Influence of a hard transition layer on the microstructure and properties of diamond-like carbon/hydroxyapatite composite coating prepared by magnetron sputtering

The nanostructured diamond-like carbon/hydroxyapatite composite coating (DLC/HA) was deposited using magnetron sputtering technique with a densely packed columnar cross-sectional structure and a uniform granular surface morphology. After heat treatment, the amorphous structure of the coating was transformed into a crystal structure. Nanohardness and scratch tests results demonstrated the DLC transition layer significantly enhanced the nanohardness of Ti6Al4V substrates from 4.8 GPa to 10.4 GPa, and increased critical load from 16.6 N (pure HA layer) to 26.5 N (DLC layer) without obvious brittle fracture, flaking and delamination. Electrochemical and immersion tests results demonstrated that DLC/HA composite coatings with a dense gradient transition interlayer had better corrosion resistance and could prevent harmful metal ions being released into the SBF solution more effectively than single HA coatings.

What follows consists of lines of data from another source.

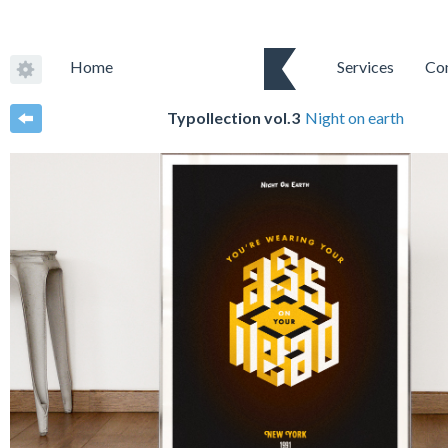
Home
Services
Co
Typollection vol.3
Night on earth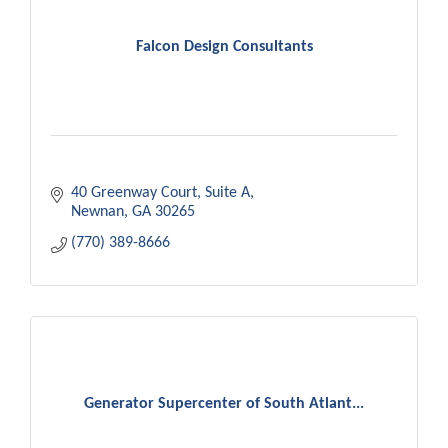
Falcon Design Consultants
40 Greenway Court
Suite A
Newnan
GA
30265
(770) 389-8666
Generator Supercenter of South Atlant...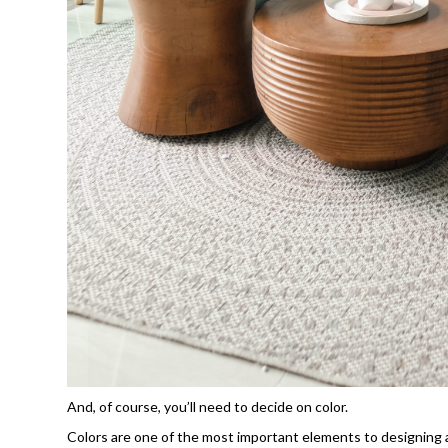
And, of course, you’ll need to decide on color.
Colors are one of the most important elements to designing a r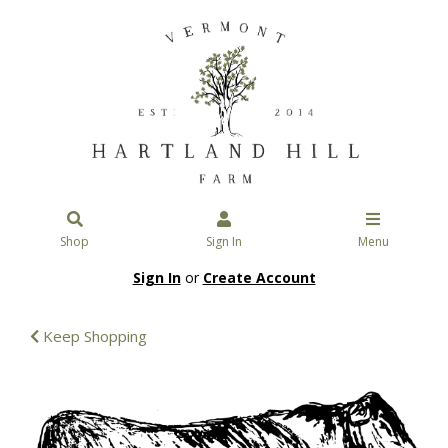
Shop
Sign In
Menu
Sign In
or
Create Account
Keep Shopping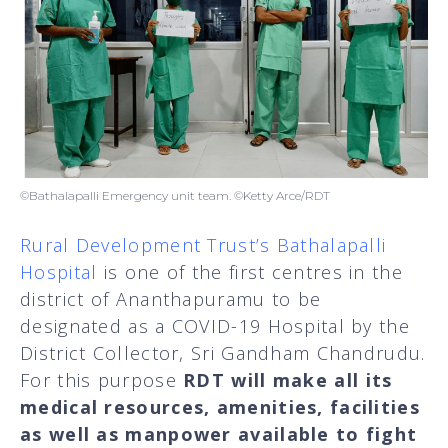
©Bathalapalli Emergency unit team. ©Ketty Arce/RDT
Rural Development Trust’s Bathalapalli
Hospital
is one of the first centres in the
district of Ananthapuramu to be
designated as a COVID-19 Hospital by the
District Collector, Sri Gandham Chandrudu.
For this purpose
RDT will make all its
medical resources, amenities, facilities
as well as manpower available to fight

Furthermore, active Ca2+ ions can be rapidly released from the coating surface during initial immersion in the SBF solution, and facilitated the formation of bone-like apatite.

Automated summary

The nanostructured diamond-like carbon/hydroxyapatite composite coating, deposited using magnetron sputtering technique, demonstrated improved nanohardness and scratch resistance on Ti6Al4V substrates. The presence of a gradient transition interlayer enhanced corrosion resistance and facilitated the formation of bone-like apatite in simulated body fluid, making it more effective than single HA coatings in preventing harmful metal ion release.